A medida que proseguía la conversación y los inesperados relatos, sentía que perdía a Santiago y que se me salía de las manos. No identificaba ahora, ni al amigo ni al soldado, su forma de hablar cambiaba y su lenguaje corporal ya no era predecible. Fue entonces cuando decidí intervenir.
–Óyeme, Juanchito, ¿Estás bien? ¿Qué te está pasando, mi hermano? –le pregunté con la voz de un padre a quien la angustia carcomía–. Me has estado hablando de Yemen como si ya hubieras estado allá, ¿Quién es Ahmed y quiénes son los hombres de negro?
 – ¿PERDÓN? –me respondió Santiago airado–  ¿De qué me habla el rolo? Pues, le respondo a la joya de Chapinero: nunca antes me había sentido tan bien, y nunca hablo de pendejadas que no conozco.

Desistí de más información. Estaba terriblemente confundido y comencé a temer, más bien, por mi propio estado mental. Aun así, mantuve mi compostura y seguí la conversación, intrigado ahora por saber cómo terminaría este extraño reencuentro.
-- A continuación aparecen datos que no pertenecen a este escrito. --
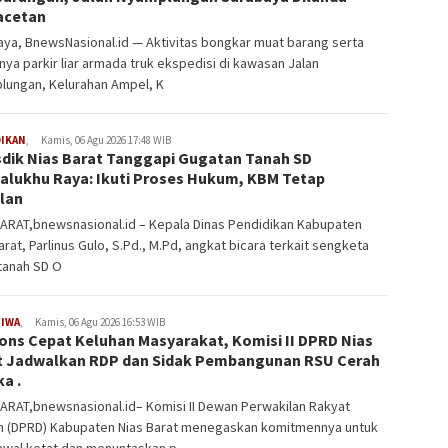
cetan
ya, BnewsNasional.id — Aktivitas bongkar muat barang serta
ya parkir liar armada truk ekspedisi di kawasan Jalan
lungan, Kelurahan Ampel, K
DIKAN
,
Kamis, 06 Agu 2026 17:48 WIB
sdik Nias Barat Tanggapi Gugatan Tanah SD
alukhu Raya: Ikuti Proses Hukum, KBM Tetap
alan
BARAT,bnewsnasional.id – Kepala Dinas Pendidikan Kabupaten
arat, Parlinus Gulo, S.Pd., M.Pd, angkat bicara terkait sengketa
tanah SD O
TIWA
,
Kamis, 06 Agu 2026 16:53 WIB
ons Cepat Keluhan Masyarakat, Komisi II DPRD Nias
t Jadwalkan RDP dan Sidak Pembangunan RSU Cerah
a .
ARAT,bnewsnasional.id– Komisi II Dewan Perwakilan Rakyat
h (DPRD) Kabupaten Nias Barat menegaskan komitmennya untuk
–Relajáte, Chapi, relajáte, que estoy  bien –me dijo en un tono conciliador–. Mirá, antes de que se me olvide, tengo este sobre pa’ que se lo entregués a mi sobrina Berenice, que viene de Colombia la próxima semana; ya ella tiene tu dirección y te llamará antes. Le decís que lo abra solo cuando llegue de vuelta a Cali; me cuenta Ahmed que los hijos de p…  de negro ya me tienen en la mira por los golpes que les hemos dado, y saben que soy yo quien dirige las estrategias de combate. No me sorprende. Justo ayer pasó lo que siempre había temido: eran las 3 de la madrugada cuando…….

Santiago detuvo el último relato  y miró su reloj.
 –¡Voy tarde! –exclamó presuroso–. El bus al aeropuerto me recoge en quince minutos.
No podía esconder mi inmensa tristeza – y ahora preocupación– por la partida del entrañable  amigo.

–No te me pongás triste, Chapi, que a donde voy todo va estar bien. Ya vas a ver vos.

Nos unimos en un prolongado abrazo y luego él caminó hacia la puerta. A unos pocos centímetros del umbral, Santiago comenzó a levitar y dio un lento giro hacia donde yo me encontraba. Lo tenía ahora enfrente: iba con los ojos cerrados y un rostro tranquilo. Segundos después, lo vi desvanecerse en la blancura de un inmenso cielorraso. Me pareció luego oír de nuevo su estruendosa  carcajada y las aves del patio se volvieron a espantar.